This digital garden is an experiment in publishing some of the material I maintain in a private Obsidian vault as a supplement to my personal website.

Who am I?

I work as a system architect who helps design some of the largest supercomputers in the world. I spent seven years doing this in the the U.S. Department of Energy complex, where I contributed to the design and evaluation of supercomputers including Perlmutter, Frontier, and El Capitan. I then joined Microsoft where I now work on the design of supercomputers designed for LLM training such as Eagle.

The long version of my life story can be found on my personal website’s About Me page.

What do I do?

Most recently, I have been:

As of October 2024, here are a few pages that I’ve been developing that reflect how I’ve been spending my time:

  1. Scaling laws, the simple equations that are making everyone build massive AI training clusters.
  2. Revisiting Reliability in Large-Scale Machine Learning Research Clusters, a paper published by Meta on the long-term reliability of their A100 clusters.

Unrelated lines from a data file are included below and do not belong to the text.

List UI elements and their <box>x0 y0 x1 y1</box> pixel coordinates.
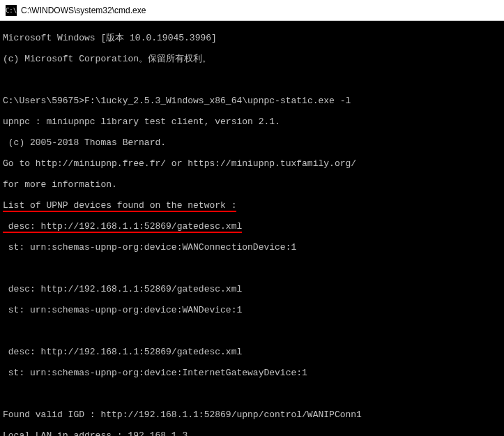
blank-line <box>3 75 501 85</box>
os-version-line: Microsoft Windows [版本 10.0.19045.3996] <box>3 33 501 43</box>
blank-line <box>3 326 501 336</box>
device-st-line: st: urn:schemas-upnp-org:device:WANConne… <box>3 242 501 253</box>
red-underline-annotation: List of UPNP devices found on the networ… <box>3 200 236 212</box>
window-title: C:\WINDOWS\system32\cmd.exe <box>21 6 146 15</box>
copyright-line: (c) Microsoft Corporation。保留所有权利。 <box>3 54 501 64</box>
red-underline-annotation: desc: http://192.168.1.1:52869/gatedesc.… <box>3 221 242 233</box>
device-list-header: List of UPNP devices found on the networ… <box>3 200 501 211</box>
window-titlebar: C:\ C:\WINDOWS\system32\cmd.exe <box>0 0 504 21</box>
terminal-output[interactable]: Microsoft Windows [版本 10.0.19045.3996] (… <box>0 21 504 436</box>
upnpc-info-line: upnpc : miniupnpc library test client, v… <box>3 116 501 127</box>
upnpc-url-line: Go to http://miniupnp.free.fr/ or https:… <box>3 158 501 169</box>
device-st-line: st: urn:schemas-upnp-org:device:WANDevic… <box>3 305 501 315</box>
device-desc-line: desc: http://192.168.1.1:52869/gatedesc.… <box>3 221 501 232</box>
command-text: F:\1ucky_2.5.3_Windows_x86_64\upnpc-stat… <box>84 96 351 106</box>
blank-line <box>3 263 501 273</box>
device-st-line: st: urn:schemas-upnp-org:device:Internet… <box>3 368 501 378</box>
cmd-icon: C:\ <box>6 5 17 16</box>
blank-line <box>3 389 501 399</box>
upnpc-copyright-line: (c) 2005-2018 Thomas Bernard. <box>3 137 501 148</box>
upnpc-info-more-line: for more information. <box>3 179 501 190</box>
device-desc-line: desc: http://192.168.1.1:52869/gatedesc.… <box>3 347 501 357</box>
command-line: C:\Users\59675>F:\1ucky_2.5.3_Windows_x8… <box>3 96 501 106</box>
prompt: C:\Users\59675> <box>3 96 84 106</box>
lan-ip-line: Local LAN ip address : 192.168.1.3 <box>3 430 501 436</box>
igd-found-line: Found valid IGD : http://192.168.1.1:528… <box>3 409 501 420</box>
device-desc-line: desc: http://192.168.1.1:52869/gatedesc.… <box>3 284 501 294</box>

More generally, I also track trends in the state of the art in supercomputing and AI worldwide so that I know how my work fits into where the rest of the AI industry is going. A few pages I’ve been working on that reflect this are:

  1. Everything I know about xAI’s Colossus cluster.
  2. My personal thoughts in response to the FASST RFI. This is part of a personal passion project around the government’s role in AI.
  3. Energy and nuclear power, especially as it pertains to sustainability in HPC and the energy demands of AI.

What have I done?

From 2015 to 2023, I specialized in storage for HPC and actively participated in that community. I wrote a bunch of papers around file system performance analysis, reliability, utilization, and architectural philosophy. I also managed a team of storage engineers for a year and dabbled in the broader area of data management for scientific computing.